◆ **PROBLEM REQUIREMENTS**: Copy every line below where the string "Accessible" is found.

------------------------------------------------------------------------

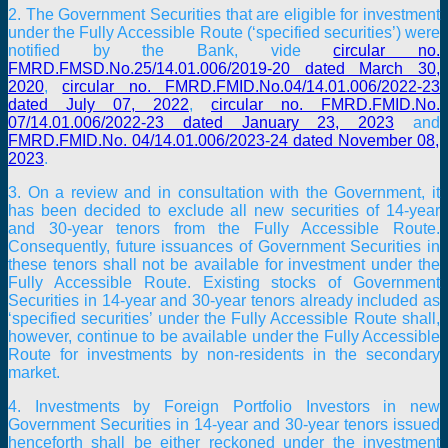
2. The Government Securities that are eligible for investment
under the Fully Accessible Route (‘specified securities’) were
notified by the Bank, vide
circular no.
FMRD.FMSD.No.25/14.01.006/2019-20 dated March 30,
2020
,
circular no. FMRD.FMID.No.04/14.01.006/2022-23
dated July 07, 2022
,
circular no. FMRD.FMID.No.
07/14.01.006/2022-23 dated January 23, 2023
and
FMRD.FMID.No. 04/14.01.006/2023-24 dated November 08,
2023
.
3. On a review and in consultation with the Government, it
has been decided to exclude all new securities of 14-year
and 30-year tenors from the Fully Accessible Route.
Consequently, future issuances of Government Securities in
these tenors shall not be available for investment under the
Fully Accessible Route. Existing stocks of Government
Securities in 14-year and 30-year tenors already included as
‘specified securities’ under the Fully Accessible Route shall,
however, continue to be available under the Fully Accessible
Route for investments by non-residents in the secondary
market.
4. Investments by Foreign Portfolio Investors in new
Government Securities in 14-year and 30-year tenors issued
henceforth shall be either reckoned under the investment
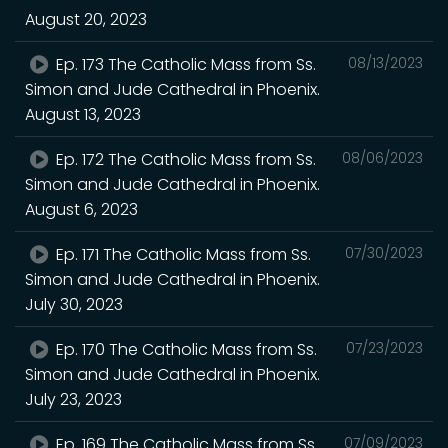
August 20, 2023
Ep. 173 The Catholic Mass from Ss.
08/13/2023
Simon and Jude Cathedral in Phoenix.
August 13, 2023
Ep. 172 The Catholic Mass from Ss.
08/06/2023
Simon and Jude Cathedral in Phoenix.
August 6, 2023
Ep. 171 The Catholic Mass from Ss.
07/30/2023
Simon and Jude Cathedral in Phoenix.
July 30, 2023
Ep. 170 The Catholic Mass from Ss.
07/23/2023
Simon and Jude Cathedral in Phoenix.
July 23, 2023
Ep. 169 The Catholic Mass from Ss.
07/09/2023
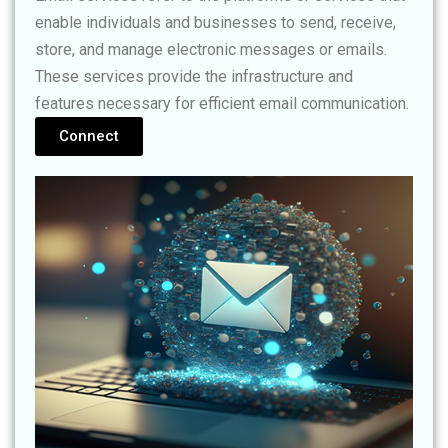
enable individuals and businesses to send, receive,
store, and manage electronic messages or emails.
These services provide the infrastructure and
features necessary for efficient email communication.
Connect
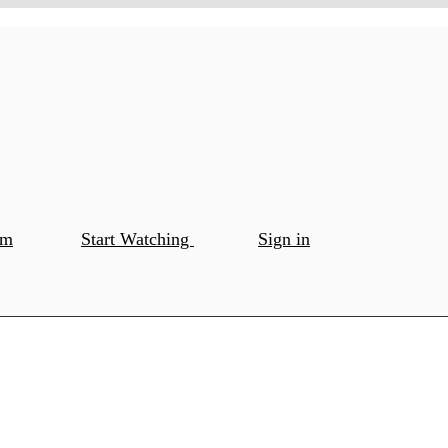
om
Start Watching
Sign in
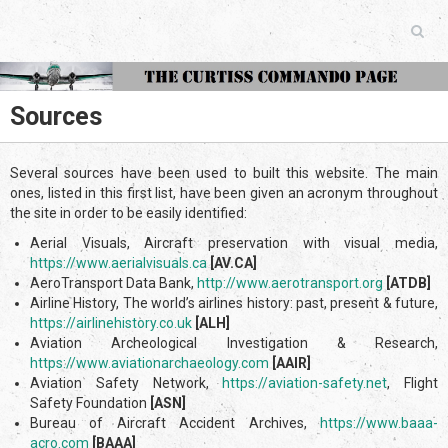
Sources
Several sources have been used to built this website. The main
ones, listed in this first list, have been given an acronym throughout
the site in order to be easily identified:
Aerial Visuals, Aircraft preservation with visual media,
https://www.aerialvisuals.ca
[AV.CA]
AeroTransport Data Bank,
http://www.aerotransport.org
[ATDB]
Airline History, The world’s airlines history: past, present & future,
https://airlinehistory.co.uk
[ALH]
Aviation Archeological Investigation & Research,
https://www.aviationarch
aeology.com
[AAIR]
Aviation Safety Network,
https://aviation-safety.net
, Flight
Safety Foundation
[ASN]
Bureau of Aircraft Accident Archives,
https://www.baaa-
acro.com
[BAAA]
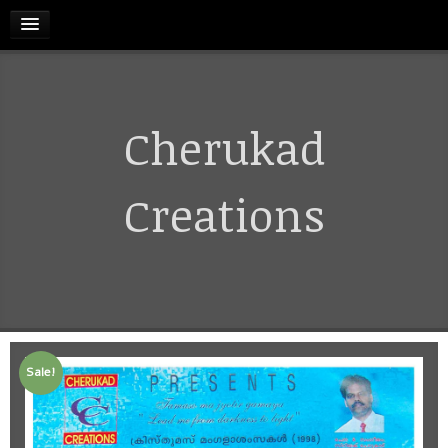
HOME
Cherukad
RELEASES
TERMS & CONDITIONS
Creations
REFUND AND CANCELLATIONS POLICY
CONTACT US
Sale!
CART
MY ACCOUNT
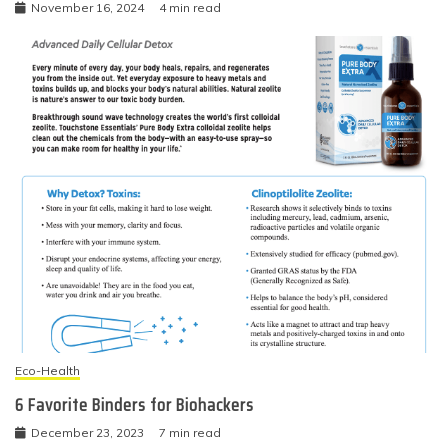
November 16, 2024
4 min read
Eco-Health
6 Favorite Binders for Biohackers
December 23, 2023
7 min read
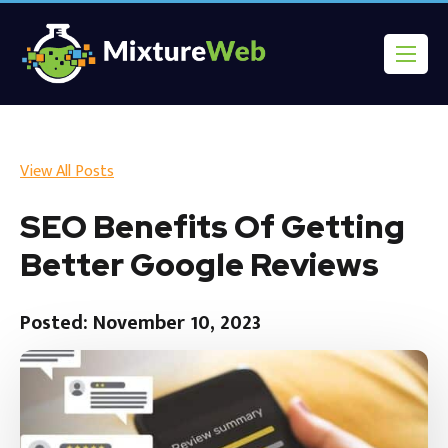
View All Posts
SEO Benefits Of Getting
Better Google Reviews
Posted: November 10, 2023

------------------------------------------------------------------------

◆ **TASK RESULT**:
under the Fully Accessible Route (‘specified securities’) were
and 30-year tenors from the Fully Accessible Route.
Fully Accessible Route. Existing stocks of Government
‘specified securities’ under the Fully Accessible Route shall,
however, continue to be available under the Fully Accessible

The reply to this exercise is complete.